Between 14,000 and 40,000 years ago, The Catawba were the very first people to occupy the land along the Catawba River in what we now call South Carolina, North Carolina, and Virginia. There were also the Cherokee, Creek, Shawnee, and Chickasaw who were culturally and politically different living more inland. The Lowcountry of South Carolina is about 80-miles inland between the Savannah River to the south and the Santee River to the North, and was home to over a dozen Native American tribes between 1562 and 1751. French, English, and Spanish explorers have been documenting through written records the various tribes of indigenous peoples during that entire period. Europeans introduced diseases in the 1560's, and wars in the late 1570's that combined to wipe out a significant amount of their population. The Spanish enlisted indigenous tribes from the south to raid and enslave others. A bloody battle called the Escamacu War killed most of the indigenous who lived in South Carolina, while the others moved either northward or westward. The survivors banded together and formed new tribes as they moved away. Various tribes popped up with several languages and dialects in the 17th century. During the 1670's-1680's, local indigenous people came together and allied with the English to drive away hostile Westerners trying to kill and enslave them. Eventually, the English encroached upon more of their land, and when the indigenous fought back, they were sold as slaves and shipped to the Caribbean into English settlements, or they were forced to give up their homelands and move north and west. Between fighting and diseases, most of the indigenous people either died or were forced to give up their land. Much later, after years and years of fighting for their land, an appeal was made in 1743 by the St. Helena, Edisto, Kiawah, and Kussoe people in order to provide them with a safe place of refuge. Eight years later, in 1751, the South Carolina governor named the Etiwan as a local Indian ally. They were the only ones to receive this support and acknowledgment.

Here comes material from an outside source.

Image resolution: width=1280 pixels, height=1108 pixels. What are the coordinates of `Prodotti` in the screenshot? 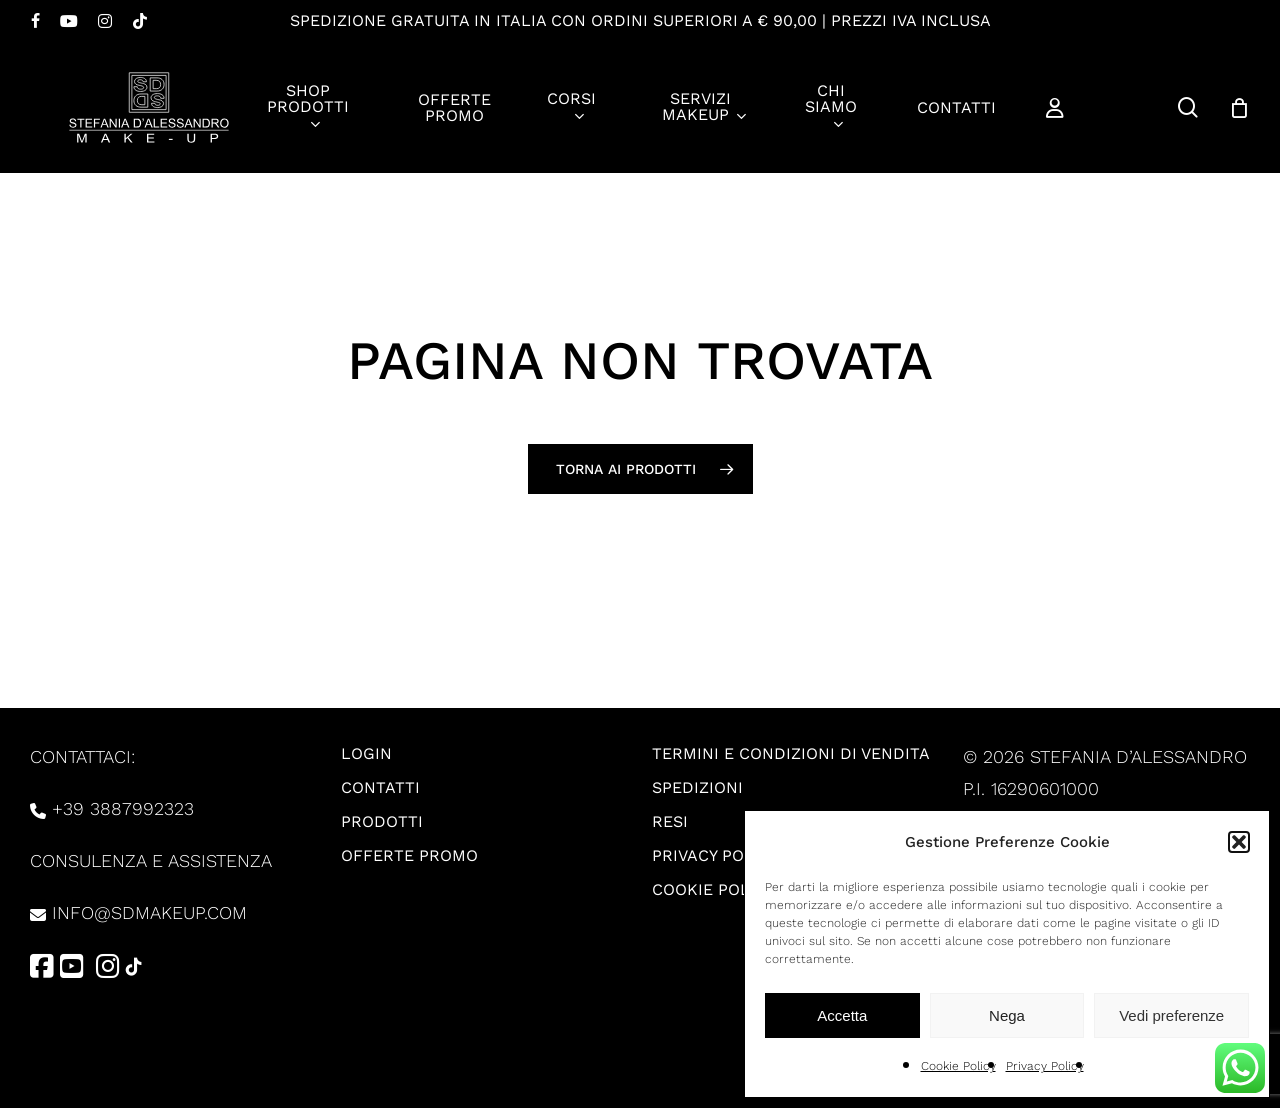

South Carolina seceded from the union on December 20th, 1869. The Civil War devastated South Carolina, as they lost one fifth of the white male population and the economy struggled to come back. There was a long reconstruction period that had its challenges for all people alive in this era. Populist reforms in the 1890's gave power to white farmers, while disenfranchising African Americans. Segregation increased until the Civil Rights movement in the 1960's, which brought peace and an end to legal discrimination. Eventually, all people who were citizens were able to participate in government and economy.